=== Begin Enclosure ===

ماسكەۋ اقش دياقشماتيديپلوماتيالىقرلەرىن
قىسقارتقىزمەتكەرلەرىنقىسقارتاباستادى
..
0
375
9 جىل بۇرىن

=== End Enclosure ===
=== Begin Enclosure ===

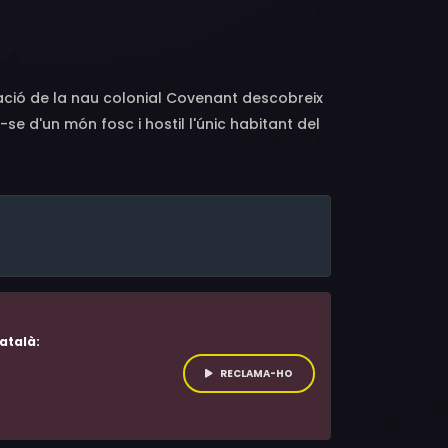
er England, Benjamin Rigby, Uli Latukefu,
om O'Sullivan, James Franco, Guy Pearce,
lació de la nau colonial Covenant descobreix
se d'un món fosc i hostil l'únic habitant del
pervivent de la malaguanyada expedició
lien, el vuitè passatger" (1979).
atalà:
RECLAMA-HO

=== End Enclosure ===

- Work request -
Of the entries above, transcribe exactly those lines that fall between the line containing "قىسقارتقىزمەتكەرلەرىنقىسقارتاباستادى" and the line containing "9 جىل بۇرىن", together with those two lines.

- The answer -
قىسقارتقىزمەتكەرلەرىنقىسقارتاباستادى
..
0
375
9 جىل بۇرىن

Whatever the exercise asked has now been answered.